▸ WHAT THE TASK ASKS
Repeat only the stretch of lines below that runs from the line with "FRIEDMAN, M &" through the line with "التوثيق. Not موصى", unaltered.

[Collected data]
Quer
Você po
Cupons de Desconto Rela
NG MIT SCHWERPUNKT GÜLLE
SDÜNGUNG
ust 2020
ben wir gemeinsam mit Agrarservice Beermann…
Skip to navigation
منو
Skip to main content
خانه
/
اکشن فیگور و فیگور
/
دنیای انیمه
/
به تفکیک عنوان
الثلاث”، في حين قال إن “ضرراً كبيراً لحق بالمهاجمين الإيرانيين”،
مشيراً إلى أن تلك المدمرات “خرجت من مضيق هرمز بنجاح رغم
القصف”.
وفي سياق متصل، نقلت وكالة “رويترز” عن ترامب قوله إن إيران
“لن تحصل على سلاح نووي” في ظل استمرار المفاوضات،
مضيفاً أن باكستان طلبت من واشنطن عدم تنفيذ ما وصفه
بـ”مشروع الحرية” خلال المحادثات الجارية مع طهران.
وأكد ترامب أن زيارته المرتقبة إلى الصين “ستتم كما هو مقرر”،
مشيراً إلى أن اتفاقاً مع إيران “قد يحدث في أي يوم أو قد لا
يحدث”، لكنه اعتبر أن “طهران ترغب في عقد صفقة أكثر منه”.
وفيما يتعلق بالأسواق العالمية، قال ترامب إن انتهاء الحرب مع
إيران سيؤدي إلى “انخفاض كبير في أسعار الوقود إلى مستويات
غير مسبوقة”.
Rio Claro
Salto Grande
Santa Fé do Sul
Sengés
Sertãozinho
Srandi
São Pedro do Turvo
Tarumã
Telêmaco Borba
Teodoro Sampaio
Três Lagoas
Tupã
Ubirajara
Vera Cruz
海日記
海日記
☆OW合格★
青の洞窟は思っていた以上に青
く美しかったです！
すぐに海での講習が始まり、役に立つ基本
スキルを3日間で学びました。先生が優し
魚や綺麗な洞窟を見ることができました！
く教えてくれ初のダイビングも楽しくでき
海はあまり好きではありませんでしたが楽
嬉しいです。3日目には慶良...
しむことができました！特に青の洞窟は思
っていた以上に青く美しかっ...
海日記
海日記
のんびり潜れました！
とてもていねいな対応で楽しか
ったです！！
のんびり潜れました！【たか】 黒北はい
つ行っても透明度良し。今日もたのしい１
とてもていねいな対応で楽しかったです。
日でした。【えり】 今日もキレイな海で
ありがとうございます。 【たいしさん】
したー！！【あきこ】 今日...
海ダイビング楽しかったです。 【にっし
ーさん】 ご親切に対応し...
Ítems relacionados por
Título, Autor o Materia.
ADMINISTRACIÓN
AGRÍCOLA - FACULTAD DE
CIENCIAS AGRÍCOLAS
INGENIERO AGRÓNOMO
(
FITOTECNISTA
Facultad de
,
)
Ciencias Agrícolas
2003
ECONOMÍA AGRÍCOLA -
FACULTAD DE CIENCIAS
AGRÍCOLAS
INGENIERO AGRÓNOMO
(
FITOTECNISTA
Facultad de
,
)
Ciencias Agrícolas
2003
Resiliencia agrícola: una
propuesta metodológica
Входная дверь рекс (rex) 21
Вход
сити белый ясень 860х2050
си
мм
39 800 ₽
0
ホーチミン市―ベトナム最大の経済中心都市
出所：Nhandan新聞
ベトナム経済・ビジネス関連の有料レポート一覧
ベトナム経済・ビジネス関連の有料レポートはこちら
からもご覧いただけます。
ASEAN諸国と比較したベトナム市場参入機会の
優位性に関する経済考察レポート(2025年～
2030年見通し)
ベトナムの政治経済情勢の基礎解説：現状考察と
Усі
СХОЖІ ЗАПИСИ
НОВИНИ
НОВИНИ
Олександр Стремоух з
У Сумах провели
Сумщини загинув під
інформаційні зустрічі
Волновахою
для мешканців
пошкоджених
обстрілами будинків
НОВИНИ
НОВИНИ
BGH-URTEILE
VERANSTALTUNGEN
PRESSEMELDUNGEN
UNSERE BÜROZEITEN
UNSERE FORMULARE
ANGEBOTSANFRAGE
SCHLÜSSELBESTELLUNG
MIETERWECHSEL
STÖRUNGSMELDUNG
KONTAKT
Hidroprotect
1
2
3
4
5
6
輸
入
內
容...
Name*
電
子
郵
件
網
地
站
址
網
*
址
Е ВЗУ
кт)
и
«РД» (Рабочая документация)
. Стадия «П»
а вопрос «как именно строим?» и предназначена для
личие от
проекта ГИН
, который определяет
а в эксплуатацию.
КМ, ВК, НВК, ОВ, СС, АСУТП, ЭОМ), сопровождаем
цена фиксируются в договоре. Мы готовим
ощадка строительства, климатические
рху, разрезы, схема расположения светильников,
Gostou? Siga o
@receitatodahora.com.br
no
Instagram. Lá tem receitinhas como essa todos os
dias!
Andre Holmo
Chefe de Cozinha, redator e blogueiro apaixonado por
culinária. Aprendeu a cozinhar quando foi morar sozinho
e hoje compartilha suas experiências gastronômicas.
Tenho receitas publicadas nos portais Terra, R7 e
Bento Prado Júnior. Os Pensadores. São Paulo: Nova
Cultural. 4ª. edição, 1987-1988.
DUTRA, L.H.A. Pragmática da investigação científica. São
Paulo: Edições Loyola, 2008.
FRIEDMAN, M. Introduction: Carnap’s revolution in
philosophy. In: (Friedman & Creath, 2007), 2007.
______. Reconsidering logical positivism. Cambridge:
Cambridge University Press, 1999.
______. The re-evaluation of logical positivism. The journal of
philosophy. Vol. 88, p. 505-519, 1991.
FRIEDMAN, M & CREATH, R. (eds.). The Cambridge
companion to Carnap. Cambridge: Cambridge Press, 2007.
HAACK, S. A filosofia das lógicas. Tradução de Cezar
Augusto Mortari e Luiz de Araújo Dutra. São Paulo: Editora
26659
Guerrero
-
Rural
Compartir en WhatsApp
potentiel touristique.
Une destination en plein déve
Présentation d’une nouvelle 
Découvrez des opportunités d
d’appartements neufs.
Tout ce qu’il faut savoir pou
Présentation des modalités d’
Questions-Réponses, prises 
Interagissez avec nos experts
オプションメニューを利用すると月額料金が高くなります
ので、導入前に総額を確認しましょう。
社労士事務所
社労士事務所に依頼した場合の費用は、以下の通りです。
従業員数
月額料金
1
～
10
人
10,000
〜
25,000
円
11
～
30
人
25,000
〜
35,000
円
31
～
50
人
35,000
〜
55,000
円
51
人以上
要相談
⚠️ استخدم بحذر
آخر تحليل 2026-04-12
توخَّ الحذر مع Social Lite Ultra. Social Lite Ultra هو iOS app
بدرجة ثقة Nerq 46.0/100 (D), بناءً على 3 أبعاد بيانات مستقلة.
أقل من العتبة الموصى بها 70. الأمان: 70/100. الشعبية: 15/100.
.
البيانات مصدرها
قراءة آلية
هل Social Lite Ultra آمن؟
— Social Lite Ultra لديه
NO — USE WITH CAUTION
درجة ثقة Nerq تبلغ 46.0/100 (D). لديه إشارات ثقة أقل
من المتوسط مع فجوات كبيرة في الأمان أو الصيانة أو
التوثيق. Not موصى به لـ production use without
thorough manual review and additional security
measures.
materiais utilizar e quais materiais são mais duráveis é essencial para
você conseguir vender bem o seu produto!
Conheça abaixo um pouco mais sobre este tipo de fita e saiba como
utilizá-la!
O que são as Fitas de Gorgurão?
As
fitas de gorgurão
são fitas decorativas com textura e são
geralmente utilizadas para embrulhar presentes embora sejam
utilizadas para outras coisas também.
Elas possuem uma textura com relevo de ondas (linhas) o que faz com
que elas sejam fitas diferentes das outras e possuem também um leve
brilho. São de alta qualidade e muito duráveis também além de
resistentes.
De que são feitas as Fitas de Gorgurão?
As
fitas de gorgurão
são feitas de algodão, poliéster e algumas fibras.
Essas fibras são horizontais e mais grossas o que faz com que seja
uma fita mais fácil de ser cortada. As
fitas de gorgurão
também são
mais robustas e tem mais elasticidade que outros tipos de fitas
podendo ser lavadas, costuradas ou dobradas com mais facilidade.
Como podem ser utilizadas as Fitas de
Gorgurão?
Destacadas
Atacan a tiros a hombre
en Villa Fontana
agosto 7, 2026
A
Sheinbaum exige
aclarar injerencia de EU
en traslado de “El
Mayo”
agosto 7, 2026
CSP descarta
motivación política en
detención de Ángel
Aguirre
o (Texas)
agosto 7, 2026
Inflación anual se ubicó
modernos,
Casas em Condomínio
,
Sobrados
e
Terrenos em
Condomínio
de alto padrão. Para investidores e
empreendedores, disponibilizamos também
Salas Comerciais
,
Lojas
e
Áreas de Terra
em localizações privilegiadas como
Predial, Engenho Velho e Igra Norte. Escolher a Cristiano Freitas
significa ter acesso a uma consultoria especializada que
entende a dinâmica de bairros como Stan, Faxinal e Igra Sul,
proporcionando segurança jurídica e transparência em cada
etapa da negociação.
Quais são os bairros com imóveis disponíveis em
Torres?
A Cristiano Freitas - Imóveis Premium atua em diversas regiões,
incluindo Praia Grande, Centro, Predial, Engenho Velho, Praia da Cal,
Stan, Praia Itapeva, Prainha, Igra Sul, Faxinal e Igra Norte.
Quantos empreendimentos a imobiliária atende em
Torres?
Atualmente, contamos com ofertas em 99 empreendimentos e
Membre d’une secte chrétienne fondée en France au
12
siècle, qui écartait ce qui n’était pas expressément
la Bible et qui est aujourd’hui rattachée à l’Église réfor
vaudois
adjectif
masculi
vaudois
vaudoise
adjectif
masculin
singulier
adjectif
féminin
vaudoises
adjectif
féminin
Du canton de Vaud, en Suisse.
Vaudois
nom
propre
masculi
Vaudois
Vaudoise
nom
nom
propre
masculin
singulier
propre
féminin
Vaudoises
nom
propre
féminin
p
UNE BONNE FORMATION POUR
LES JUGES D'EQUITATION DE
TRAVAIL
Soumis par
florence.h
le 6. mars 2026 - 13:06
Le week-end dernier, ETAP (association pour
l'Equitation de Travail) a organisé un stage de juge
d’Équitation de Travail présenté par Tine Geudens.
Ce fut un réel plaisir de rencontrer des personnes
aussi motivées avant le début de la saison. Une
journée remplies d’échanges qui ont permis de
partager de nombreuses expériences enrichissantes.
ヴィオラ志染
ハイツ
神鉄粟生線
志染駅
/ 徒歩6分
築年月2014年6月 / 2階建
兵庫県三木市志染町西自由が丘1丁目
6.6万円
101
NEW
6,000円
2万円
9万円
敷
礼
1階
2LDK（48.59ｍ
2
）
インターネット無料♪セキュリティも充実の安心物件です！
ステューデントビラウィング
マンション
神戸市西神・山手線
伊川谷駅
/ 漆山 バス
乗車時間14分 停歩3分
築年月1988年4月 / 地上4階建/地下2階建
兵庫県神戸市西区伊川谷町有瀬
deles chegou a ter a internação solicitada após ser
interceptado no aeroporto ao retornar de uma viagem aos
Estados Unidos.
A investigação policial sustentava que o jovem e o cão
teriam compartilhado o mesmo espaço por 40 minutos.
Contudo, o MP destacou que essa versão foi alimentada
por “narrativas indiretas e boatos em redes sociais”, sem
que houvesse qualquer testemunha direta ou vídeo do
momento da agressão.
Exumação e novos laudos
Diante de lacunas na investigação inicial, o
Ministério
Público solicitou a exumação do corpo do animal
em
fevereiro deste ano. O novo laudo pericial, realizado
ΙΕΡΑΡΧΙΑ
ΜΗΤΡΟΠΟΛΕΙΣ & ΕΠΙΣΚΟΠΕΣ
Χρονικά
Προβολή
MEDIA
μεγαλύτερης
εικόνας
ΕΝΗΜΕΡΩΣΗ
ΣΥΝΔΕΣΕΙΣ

▸ SOLUTION FOR THIS TASK
FRIEDMAN, M & CREATH, R. (eds.). The Cambridge
companion to Carnap. Cambridge: Cambridge Press, 2007.
HAACK, S. A filosofia das lógicas. Tradução de Cezar
Augusto Mortari e Luiz de Araújo Dutra. São Paulo: Editora
26659
Guerrero
-
Rural
Compartir en WhatsApp
potentiel touristique.
Une destination en plein déve
Présentation d’une nouvelle 
Découvrez des opportunités d
d’appartements neufs.
Tout ce qu’il faut savoir pou
Présentation des modalités d’
Questions-Réponses, prises 
Interagissez avec nos experts
オプションメニューを利用すると月額料金が高くなります
ので、導入前に総額を確認しましょう。
社労士事務所
社労士事務所に依頼した場合の費用は、以下の通りです。
従業員数
月額料金
1
～
10
人
10,000
〜
25,000
円
11
～
30
人
25,000
〜
35,000
円
31
～
50
人
35,000
〜
55,000
円
51
人以上
要相談
⚠️ استخدم بحذر
آخر تحليل 2026-04-12
توخَّ الحذر مع Social Lite Ultra. Social Lite Ultra هو iOS app
بدرجة ثقة Nerq 46.0/100 (D), بناءً على 3 أبعاد بيانات مستقلة.
أقل من العتبة الموصى بها 70. الأمان: 70/100. الشعبية: 15/100.
.
البيانات مصدرها
قراءة آلية
هل Social Lite Ultra آمن؟
— Social Lite Ultra لديه
NO — USE WITH CAUTION
درجة ثقة Nerq تبلغ 46.0/100 (D). لديه إشارات ثقة أقل
من المتوسط مع فجوات كبيرة في الأمان أو الصيانة أو
التوثيق. Not موصى به لـ production use without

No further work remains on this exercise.